[Extracted data Boundary: Start]

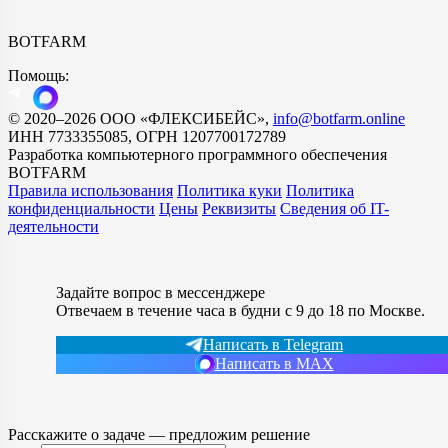
BOTFARM
Помощь:
©
2020
–2026
ООО «ФЛЕКСИБЕЙС»
,
info@botfarm.online
ИНН 7733355085, ОГРН 1207700172789
Разработка компьютерного программного обеспечения
BOTFARM
Правила использования
Политика куки
Политика
конфиденциальности
Цены
Реквизиты
Сведения об IT-
деятельности
Задайте вопрос в мессенджере
Отвечаем в течение часа в будни с 9 до 18 по Москве.
Написать в Telegram
Написать в MAX
Расскажите о задаче — предложим решение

[Extracted data Boundary: End]

* **Exercise**: Repeat all entries exactly, pictures excluded.

* **Answer space**:
BOTFARM
Помощь:
©
2020
–2026
ООО «ФЛЕКСИБЕЙС»
,
info@botfarm.online
ИНН 7733355085, ОГРН 1207700172789
Разработка компьютерного программного обеспечения
BOTFARM
Правила использования
Политика куки
Политика
конфиденциальности
Цены
Реквизиты
Сведения об IT-
деятельности
Задайте вопрос в мессенджере
Отвечаем в течение часа в будни с 9 до 18 по Москве.
Написать в Telegram
Написать в MAX
Расскажите о задаче — предложим решение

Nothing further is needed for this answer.